As a Wendy Klag Center intern at Maryland Center for Developmental Disabilities, Dr. Baller worked with the Maryland Parent Survey-Youth Transition to Adulthood to better understand the intersection between healthcare transition services and transition service delivered through special education for youth with special healthcare needs. Results from this study indicate that parents play an integral role in advocating on behalf of their children during both transition processes.
Bloomberg doctoral student to work on newly funded study
Luther "Luke" Kalb, MHS, who is pursuing his doctoral degree in mental health at the Bloomberg School, will work on a newly funded research study with Principal Investigator Roma Vasa, MD, of Kennedy Krieger Institute. Autism Speaks is funding the study to investigate the prevalence and risk factors for psychiatric crises in people with ASD. They will assess how caregivers and psychiatrists respond to these crises and develop a psychiatric-crisis assessment tool. Kalb was among the student panelists at the Inaugural Symposium for the Wendy Klag Center, and he received a 2014 grant from the Wendy Klag Center to pursue his own project.

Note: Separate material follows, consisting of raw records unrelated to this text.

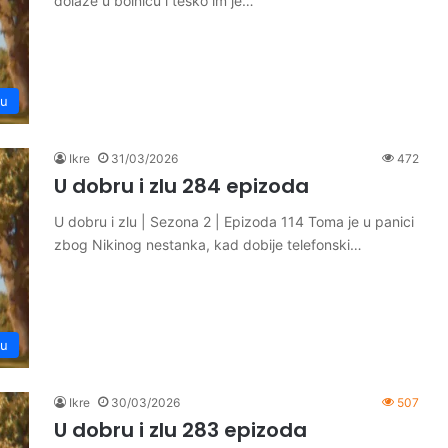
dolaze u bolnicu i teško im je…
lu
Ikre
31/03/2026
472
U dobru i zlu 284 epizoda
U dobru i zlu | Sezona 2 | Epizoda 114 Toma je u panici
zbog Nikinog nestanka, kad dobije telefonski…
lu
Ikre
30/03/2026
507
U dobru i zlu 283 epizoda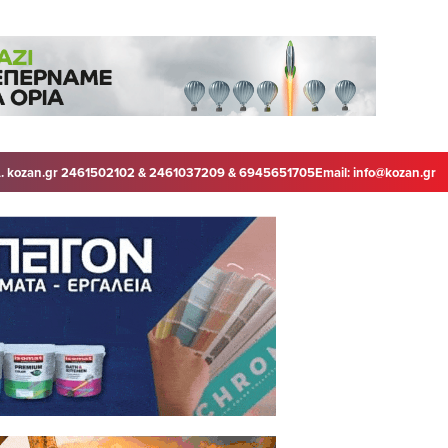
. kozan.gr 2461502102 & 2461037209 & 6945651705
Email:
info@kozan.gr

Kalb and Vasa collaborated with former Wendy Klag Scholar Benjamin Zablotsky, Ph.D., Wendy Klag Center Associate Director Elizabeth Stuart, Ph.D., and Brian Freedman, Ph.D. on a March 2014 publication, "Health Care Experiences and Perceived Financial Impact Among Families of Children with an Autism Spectrum Disorder," which is published in the journal Psychiatric Services.